Antennes relais : le maire de Plœmeur (56) au pétard après orange

Ce n’est pas un hasard si le nombre d’opposants aux antennes relais s’accroît. Cette augmentation s’explique tout simplement par l’autorisation spéciale du gouvernement accordée aux opérateurs téléphoniques afin de faire face à l’accroissement de l’usage du numérique pendant le confinement. L’autorisation en question a fait l’objet d’une ordonnance particulière, la sixième, parmi les 24 autres ordonnances prises le même jour. Voici en résumé ce que dit cette mesure “Hors la loi” (car sans débats à l’Assemblée nationale)  :

“Dans un contexte de mise sous tension des réseaux de communications électroniques résultant d’un accroissement massif des usages numériques du fait de la mise en œuvre des mesures de confinement de la population, l’ordonnance introduit, pour la durée de l’état d’urgence sanitaire, des adaptations des procédures applicables pour garantir la continuité du fonctionnement des services et de ces réseaux”.

Et oui ! L’usage intensif d’Internet par les familles confinées, accentué par le télétravail, risquait parait-il de mettre le réseau en péril ! Il fallait donc agir rapidement et des dispositions s’imposaient. Mais attardons-nous sur deux particularités de cette ordonnance. Elle intervient dans le cadre de l’état d’urgence sanitaire et présente, de fait, un caractère temporaire. Elle deviendra par conséquent caduque dès la fin de ladite période… qui, pas de chance pour les anti 5G, vient d’être prolongée jusqu’au 1er avril 2021 ! (un poisson ?). C’est en quelque sorte du provisoire qui risque de durer et qui va donner toute latitude aux opérateurs pour agir à leur guise pendant un an. Et tant pis pour les maires qui voudront s’opposer, ils n’auront pas voix au chapitre même s’ils souhaitent se mettre du côté de leurs administrés mécontents. C’est l’aventure qui est arrivée au maire de Plœmeur-Morbihan (Voir l’article de l’Ouest-France des 19 et 20 septembre 2020) – Zoomez à 150 % pour une meilleure lisibilité.

Le maire de Pont-Scorff l’a bien compris qui a anticipé et autorisé au nord de la commune l’érection d’une troisième antenne relais (Bouygues), pas très loin à vol d’oiseau, de deux autres érigées en 2018. Elle est sortie de terre cet été dans la plus grande indifférence et devrait être opérationnelle à l’heure actuelle. A noter que, si ces dérogations d’installation font la joie des opérateurs, elles comblent aussi les propriétaires des terrains privés dont la location leur rapporte quelques subsides non négligeables.

Les dispositions exceptionnelles de l’ordonnance N° 6, bien qu’ignorées par la plupart de nos compatriotes, et résumées ci-dessous, n’ont pas laissé insensibles les différentes associations opposées à ces antennes. Priartem, France nature environnement, Cnafal… ont manifesté leur désapprobation en s’adressant à l’AFNR, le gendarme des ondes radioélectriques… mais en pure perte.

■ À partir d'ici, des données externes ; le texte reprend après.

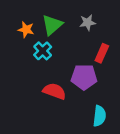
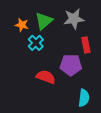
gray star: (88, 22) -> (74, 19), size x1.5
red rectangle: (102, 53) -> (86, 45), turned -35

C’était oublier que “nécessité fait loi” et que, si de surcroît la loi provoque la nécessité, alors toute action contestataire justifiée devient impossible.

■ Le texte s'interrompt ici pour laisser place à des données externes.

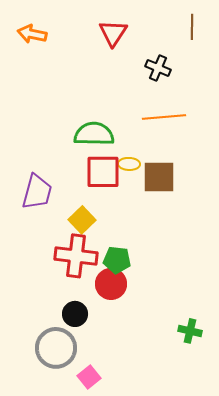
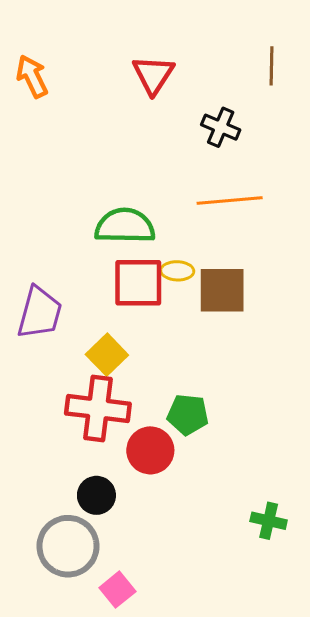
orange arrow: (32, 34) -> (32, 76), turned 52
green pentagon: (117, 260) -> (188, 415), moved

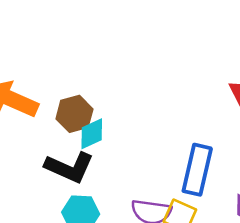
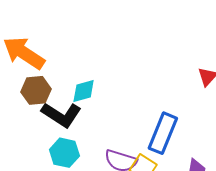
brown hexagon: (74, 114) -> (36, 90), moved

Le message aux maires est donc clair : “laissez faire les opérateurs et faites pour le mieux pour calmer et convaincre vos administrés“. Bon courage !

Voici les dispositions de la sixième ordonnance prise le 25 mars 2020

6. Le ministre de l’Économie et des Finances et le secrétaire d’État auprès du ministre de l’Économie et des Finances et du ministre de l’Action et des Comptes publics, chargé du Numérique, ont présenté une ordonnance :

Dans un contexte de mise sous tension des réseaux de communications électroniques résultant d’un accroissement massif des usages numériques du fait de la mise en œuvre des mesures de confinement de la population, l’ordonnance introduit, pour la durée de l’état d’urgence sanitaire, des adaptations des procédures applicables pour garantir la continuité du fonctionnement des services et de ces réseaux. Quatre procédures administratives préalables en vue de l’implantation ou de la modification d’une installation de communications électroniques sont ainsi aménagées :

suspension de l’obligation de transmission d’un dossier d’information au maire ou au président d’intercommunalité en vue de l’exploitation ou de la modification d’une installation radioélectrique ;

possibilité pour l’exploitant d’une station radioélectrique de prendre une décision d’implantation sans accord préalable de l’Agence nationale des fréquences ;

réduction du délai d’instruction des demandes de permissions de voirie relatives aux installations de communications électroniques implantées à titre temporaire et dans le cadre d’interventions urgentes ;

dispense d’autorisation d’urbanisme pour les constructions, installations et aménagements nécessaires à la continuité des réseaux et services de communications électroniques ayant un caractère temporaire.